So basically I want to count the number of occurrences a floating point appears in a given list. For example: a list of grades (all scores out of 100) are inputted by the user and they are sorted in groups of ten. How many times do scores from 0-10, 10-20, 20-30.. etc) appear? Like test score distribution. I know I can use the count function but since I'm not looking for specific numbers I'm having trouble. Is there a away to combine the count and range? Thanks for any help.
To group the data, divide it by the interval width. To count the number in each group, consider using collections.Counter. Here's a worked out example with documentation and a test:
from collections import Counter
def histogram(iterable, low, high, bins):
'''Count elements from the iterable into evenly spaced bins
>>> scores = [82, 85, 90, 91, 70, 87, 45]
>>> histogram(scores, 0, 100, 10)
[0, 0, 0, 0, 1, 0, 0, 1, 3, 2]
'''
step = (high - low + 0.0) / bins
dist = Counter((float(x) - low) // step for x in iterable)

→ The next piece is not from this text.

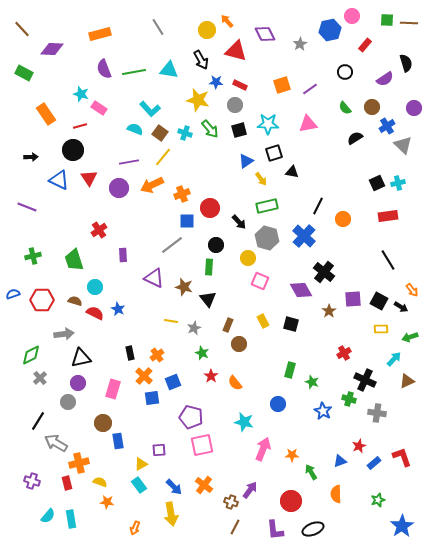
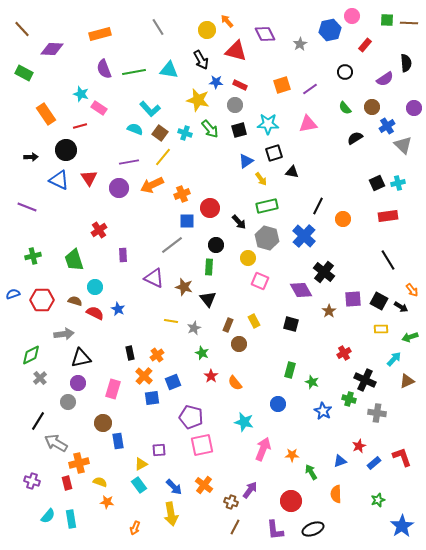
black semicircle at (406, 63): rotated 12 degrees clockwise
black circle at (73, 150): moved 7 px left
yellow rectangle at (263, 321): moved 9 px left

return [dist[b] for b in range(bins)]
if __name__ == '__main__':
import doctest
print doctest.testmod()
If you are fine with using the external library NumPy, then you just need to call numpy.histogram()
:
>>> data = [82, 85, 90, 91, 70, 87, 45]
>>> counts, bins = numpy.histogram(data, bins=10, range=(0, 100))
>>> counts
array([0, 0, 0, 0, 1, 0, 0, 1, 3, 2])
>>> bins
array([ 0., 10., 20., 30., 40., 50., 60., 70., 80.,
90., 100.])
decs = [int(x/10) for x in scores]
maps scores from 0-9 -> 0, 10-19 -> 1, et cetera. Then just count the occurrences of 0, 1, 2, 3, and so on (via something like collections.Counter
), and map back to ranges from there.
This method uses bisect which can be more efficient, but it requires that you sort the scores first.
from bisect import bisect
import random
scores = [random.randint(0,100) for _ in xrange(100)]

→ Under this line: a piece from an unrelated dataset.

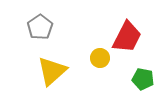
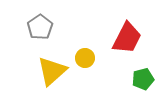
red trapezoid: moved 1 px down
yellow circle: moved 15 px left
green pentagon: rotated 25 degrees counterclockwise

bins = [20, 40, 60, 80, 100]
scores.sort()
counts = []
last = 0
for range_max in bins:
i = bisect(scores, range_max, last)
counts.append(i - last)
last = i
I wouldn't expect you to install numpy just for this, but if you already have numpy you can use numpy.histogram
.
UPDATE
First, using bisect is more flexible. Using [i//n for i in scores]

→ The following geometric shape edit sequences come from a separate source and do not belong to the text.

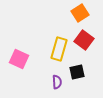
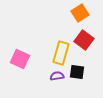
yellow rectangle: moved 2 px right, 4 px down
pink square: moved 1 px right
black square: rotated 21 degrees clockwise
purple semicircle: moved 6 px up; rotated 96 degrees counterclockwise
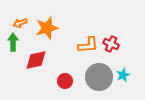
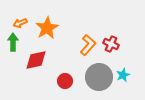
orange star: rotated 15 degrees counterclockwise
orange L-shape: rotated 45 degrees counterclockwise
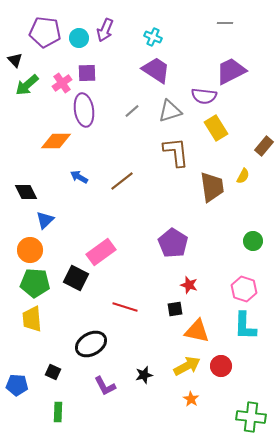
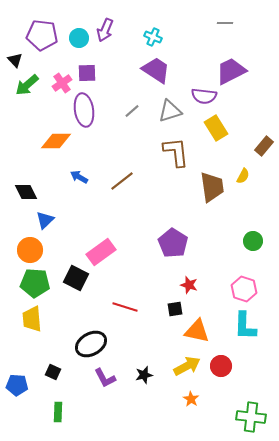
purple pentagon at (45, 32): moved 3 px left, 3 px down
purple L-shape at (105, 386): moved 8 px up
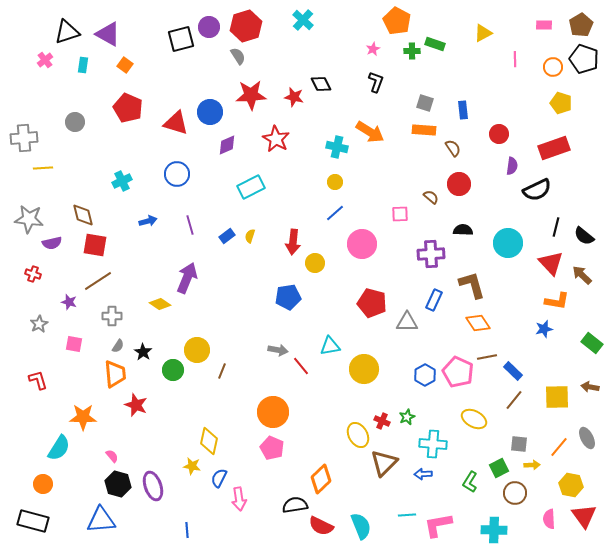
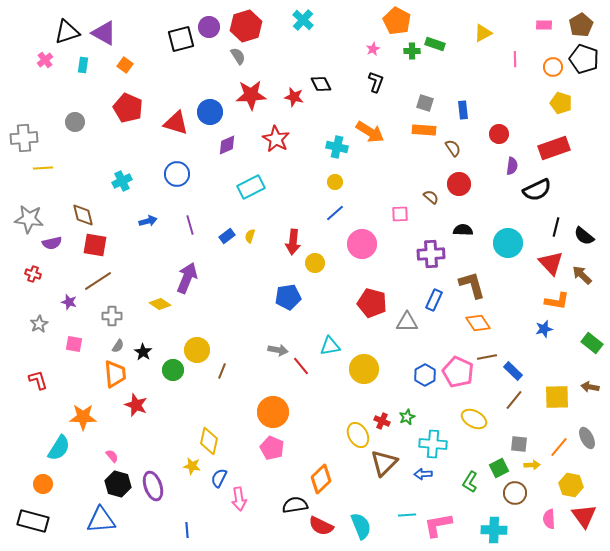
purple triangle at (108, 34): moved 4 px left, 1 px up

requires that all the bins are the same size. Using bisect allows the bins to have arbitrary limits. Also i//n
means the ranges are [lo, hi). Using bisect the ranges are (lo, hi] but you can use bisect_left if you want [lo, hi).
Second bisect is faster, see timings bellow. I've replaced scores.sort() with the slower sorted(scores) because the sorting is the slowest step and I didn't want to bias the times with a pre-sorted array, but the OP says his/her array is already sorted so bisect could make even more sense in that case.
setup="""
from bisect import bisect_left
import random
from collections import Counter
def histogram(iterable, low, high, bins):
step = (high - low) / bins
dist = Counter(((x - low + 0.) // step for x in iterable))
return [dist[b] for b in xrange(bins)]
def histogram_bisect(scores, groups):
scores = sorted(scores)
counts = []
last = 0
for range_max in groups:
i = bisect_left(scores, range_max, last)
counts.append(i - last)
last = i
return counts
def histogram_simple(scores, bin_size):
scores = [i//bin_size for i in scores]
return [scores.count(i) for i in range(max(scores)+1)]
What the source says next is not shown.